### TASK INSTRUCTIONS
Repeat only what appears from the line containing "Given the image: Mask: right" through the last line of the listing below, exactly as written.
START DATA SHOWN
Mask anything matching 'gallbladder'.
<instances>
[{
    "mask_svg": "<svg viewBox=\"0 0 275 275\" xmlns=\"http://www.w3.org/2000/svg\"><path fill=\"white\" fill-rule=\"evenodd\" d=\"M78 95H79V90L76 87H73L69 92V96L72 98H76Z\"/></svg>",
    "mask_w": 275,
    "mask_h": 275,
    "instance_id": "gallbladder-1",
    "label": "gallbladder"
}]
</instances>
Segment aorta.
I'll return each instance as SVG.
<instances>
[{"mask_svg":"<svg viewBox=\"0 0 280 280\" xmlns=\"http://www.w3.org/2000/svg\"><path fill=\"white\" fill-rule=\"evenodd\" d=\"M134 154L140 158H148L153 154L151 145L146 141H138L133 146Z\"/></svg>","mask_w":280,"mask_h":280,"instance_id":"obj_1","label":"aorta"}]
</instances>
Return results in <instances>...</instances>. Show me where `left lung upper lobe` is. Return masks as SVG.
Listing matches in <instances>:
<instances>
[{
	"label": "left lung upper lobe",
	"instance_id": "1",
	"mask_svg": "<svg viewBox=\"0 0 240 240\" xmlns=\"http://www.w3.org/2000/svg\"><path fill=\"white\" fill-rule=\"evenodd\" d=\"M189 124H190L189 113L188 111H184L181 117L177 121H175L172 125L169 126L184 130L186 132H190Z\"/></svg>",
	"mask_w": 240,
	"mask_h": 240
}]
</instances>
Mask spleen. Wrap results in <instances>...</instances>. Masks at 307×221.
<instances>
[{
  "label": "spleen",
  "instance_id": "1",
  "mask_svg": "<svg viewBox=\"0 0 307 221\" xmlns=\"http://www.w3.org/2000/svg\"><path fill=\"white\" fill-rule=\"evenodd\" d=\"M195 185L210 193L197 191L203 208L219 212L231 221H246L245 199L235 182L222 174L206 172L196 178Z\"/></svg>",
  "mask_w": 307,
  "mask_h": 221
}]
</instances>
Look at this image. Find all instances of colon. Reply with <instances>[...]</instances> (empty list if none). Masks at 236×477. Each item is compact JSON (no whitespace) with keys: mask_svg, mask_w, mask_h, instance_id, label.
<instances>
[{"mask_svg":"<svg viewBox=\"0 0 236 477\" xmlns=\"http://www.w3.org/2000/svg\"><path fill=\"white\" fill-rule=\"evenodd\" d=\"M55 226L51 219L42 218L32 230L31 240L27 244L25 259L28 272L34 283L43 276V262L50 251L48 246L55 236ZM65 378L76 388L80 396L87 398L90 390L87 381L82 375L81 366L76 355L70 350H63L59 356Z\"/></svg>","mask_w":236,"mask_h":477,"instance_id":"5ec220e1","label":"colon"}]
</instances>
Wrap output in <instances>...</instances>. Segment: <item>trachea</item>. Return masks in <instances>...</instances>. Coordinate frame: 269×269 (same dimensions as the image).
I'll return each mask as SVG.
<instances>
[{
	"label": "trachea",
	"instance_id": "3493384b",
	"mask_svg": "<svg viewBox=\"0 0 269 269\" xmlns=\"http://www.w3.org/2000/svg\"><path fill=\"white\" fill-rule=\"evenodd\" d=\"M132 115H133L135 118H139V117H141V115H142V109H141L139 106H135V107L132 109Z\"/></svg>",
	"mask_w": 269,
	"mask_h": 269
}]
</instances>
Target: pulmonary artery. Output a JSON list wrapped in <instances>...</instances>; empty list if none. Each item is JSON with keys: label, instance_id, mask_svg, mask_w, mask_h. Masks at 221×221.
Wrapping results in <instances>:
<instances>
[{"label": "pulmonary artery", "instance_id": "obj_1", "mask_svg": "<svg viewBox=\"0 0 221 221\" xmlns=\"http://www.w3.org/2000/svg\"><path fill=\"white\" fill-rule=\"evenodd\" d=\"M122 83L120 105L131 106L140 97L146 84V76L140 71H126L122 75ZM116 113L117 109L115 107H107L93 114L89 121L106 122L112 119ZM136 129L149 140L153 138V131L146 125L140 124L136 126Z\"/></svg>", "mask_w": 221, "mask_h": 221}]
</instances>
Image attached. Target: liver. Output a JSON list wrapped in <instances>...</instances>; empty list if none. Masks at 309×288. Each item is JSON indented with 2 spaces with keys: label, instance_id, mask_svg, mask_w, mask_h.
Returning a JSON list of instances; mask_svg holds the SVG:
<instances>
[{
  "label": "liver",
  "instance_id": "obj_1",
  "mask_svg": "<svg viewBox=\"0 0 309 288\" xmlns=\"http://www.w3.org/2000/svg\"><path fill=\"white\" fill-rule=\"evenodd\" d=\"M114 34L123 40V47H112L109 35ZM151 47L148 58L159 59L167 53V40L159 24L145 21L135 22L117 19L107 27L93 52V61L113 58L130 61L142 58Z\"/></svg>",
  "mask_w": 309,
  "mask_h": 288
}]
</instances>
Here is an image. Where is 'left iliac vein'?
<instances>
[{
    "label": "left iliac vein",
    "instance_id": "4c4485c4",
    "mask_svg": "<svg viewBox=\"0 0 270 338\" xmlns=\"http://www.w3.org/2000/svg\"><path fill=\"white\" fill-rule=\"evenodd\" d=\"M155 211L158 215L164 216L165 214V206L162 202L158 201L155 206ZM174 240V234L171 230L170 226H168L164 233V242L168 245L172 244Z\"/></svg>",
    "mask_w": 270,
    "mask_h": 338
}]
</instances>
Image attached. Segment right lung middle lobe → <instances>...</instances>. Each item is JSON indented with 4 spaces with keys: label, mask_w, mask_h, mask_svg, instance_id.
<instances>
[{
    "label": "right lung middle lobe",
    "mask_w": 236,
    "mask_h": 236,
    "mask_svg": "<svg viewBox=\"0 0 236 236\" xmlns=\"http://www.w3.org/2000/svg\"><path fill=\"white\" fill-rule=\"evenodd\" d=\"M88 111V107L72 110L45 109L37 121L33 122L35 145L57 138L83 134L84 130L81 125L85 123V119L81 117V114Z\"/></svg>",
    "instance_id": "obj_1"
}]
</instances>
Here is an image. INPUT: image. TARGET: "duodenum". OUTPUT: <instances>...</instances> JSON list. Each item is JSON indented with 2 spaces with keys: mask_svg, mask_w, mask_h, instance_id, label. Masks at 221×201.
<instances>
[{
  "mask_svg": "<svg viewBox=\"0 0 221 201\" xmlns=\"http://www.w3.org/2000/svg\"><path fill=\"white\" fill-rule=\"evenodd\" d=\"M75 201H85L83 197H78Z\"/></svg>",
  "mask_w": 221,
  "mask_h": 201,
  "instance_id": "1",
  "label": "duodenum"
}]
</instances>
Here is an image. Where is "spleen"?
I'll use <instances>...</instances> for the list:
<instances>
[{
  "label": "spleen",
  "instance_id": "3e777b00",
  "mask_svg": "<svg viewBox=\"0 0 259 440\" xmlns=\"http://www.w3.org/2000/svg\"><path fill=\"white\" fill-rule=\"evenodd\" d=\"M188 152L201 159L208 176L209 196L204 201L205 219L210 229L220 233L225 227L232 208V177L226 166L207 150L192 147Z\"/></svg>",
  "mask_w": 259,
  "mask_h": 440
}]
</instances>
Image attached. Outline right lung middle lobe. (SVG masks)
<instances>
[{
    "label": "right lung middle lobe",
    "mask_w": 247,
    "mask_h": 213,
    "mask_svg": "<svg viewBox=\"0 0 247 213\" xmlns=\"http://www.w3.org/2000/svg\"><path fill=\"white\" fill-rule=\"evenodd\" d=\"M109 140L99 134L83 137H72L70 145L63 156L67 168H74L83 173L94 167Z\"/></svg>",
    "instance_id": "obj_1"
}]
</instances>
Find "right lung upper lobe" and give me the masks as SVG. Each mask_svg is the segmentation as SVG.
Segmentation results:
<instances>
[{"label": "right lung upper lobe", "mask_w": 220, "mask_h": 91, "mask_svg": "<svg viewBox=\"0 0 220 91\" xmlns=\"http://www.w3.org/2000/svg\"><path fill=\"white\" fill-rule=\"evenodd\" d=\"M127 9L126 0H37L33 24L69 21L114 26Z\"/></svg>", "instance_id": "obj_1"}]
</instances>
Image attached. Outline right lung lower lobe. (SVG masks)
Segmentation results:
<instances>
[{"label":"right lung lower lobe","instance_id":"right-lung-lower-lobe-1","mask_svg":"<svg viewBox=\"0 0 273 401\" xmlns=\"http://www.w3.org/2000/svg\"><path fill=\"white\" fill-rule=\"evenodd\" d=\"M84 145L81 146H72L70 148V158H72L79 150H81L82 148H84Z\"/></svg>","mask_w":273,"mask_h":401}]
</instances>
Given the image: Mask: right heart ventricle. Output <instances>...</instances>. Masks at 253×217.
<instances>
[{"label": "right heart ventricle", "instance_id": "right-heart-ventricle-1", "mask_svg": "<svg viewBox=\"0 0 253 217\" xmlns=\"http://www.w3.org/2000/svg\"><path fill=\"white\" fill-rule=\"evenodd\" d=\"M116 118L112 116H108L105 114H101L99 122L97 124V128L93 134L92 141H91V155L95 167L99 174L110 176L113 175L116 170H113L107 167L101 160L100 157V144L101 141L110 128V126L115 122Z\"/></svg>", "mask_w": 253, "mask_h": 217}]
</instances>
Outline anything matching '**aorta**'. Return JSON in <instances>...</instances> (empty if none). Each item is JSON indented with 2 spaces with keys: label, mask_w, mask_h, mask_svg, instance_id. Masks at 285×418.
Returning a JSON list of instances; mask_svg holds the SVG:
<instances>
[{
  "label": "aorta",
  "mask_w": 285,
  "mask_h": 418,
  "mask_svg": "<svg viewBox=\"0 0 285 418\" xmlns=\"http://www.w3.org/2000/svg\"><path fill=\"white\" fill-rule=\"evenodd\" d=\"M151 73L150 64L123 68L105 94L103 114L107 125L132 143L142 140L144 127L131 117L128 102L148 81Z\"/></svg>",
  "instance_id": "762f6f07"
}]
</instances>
END DATA SHOWN
### SOLUTION TO THIS EXERCISE
Given the image: Mask: right heart ventricle. Output <instances>...</instances>. Masks at 253×217.
<instances>
[{"label": "right heart ventricle", "instance_id": "right-heart-ventricle-1", "mask_svg": "<svg viewBox=\"0 0 253 217\" xmlns=\"http://www.w3.org/2000/svg\"><path fill=\"white\" fill-rule=\"evenodd\" d=\"M116 118L112 116H108L105 114H101L99 122L97 124V128L93 134L92 141H91V155L95 167L99 174L110 176L113 175L116 170H113L107 167L101 160L100 157V144L101 141L110 128V126L115 122Z\"/></svg>", "mask_w": 253, "mask_h": 217}]
</instances>
Outline anything matching '**aorta**'. Return JSON in <instances>...</instances> (empty if none). Each item is JSON indented with 2 spaces with keys: label, mask_w, mask_h, mask_svg, instance_id. Masks at 285×418.
Returning a JSON list of instances; mask_svg holds the SVG:
<instances>
[{
  "label": "aorta",
  "mask_w": 285,
  "mask_h": 418,
  "mask_svg": "<svg viewBox=\"0 0 285 418\" xmlns=\"http://www.w3.org/2000/svg\"><path fill=\"white\" fill-rule=\"evenodd\" d=\"M151 73L150 64L123 68L105 94L103 114L107 125L132 143L142 140L144 127L131 117L128 102L148 81Z\"/></svg>",
  "instance_id": "762f6f07"
}]
</instances>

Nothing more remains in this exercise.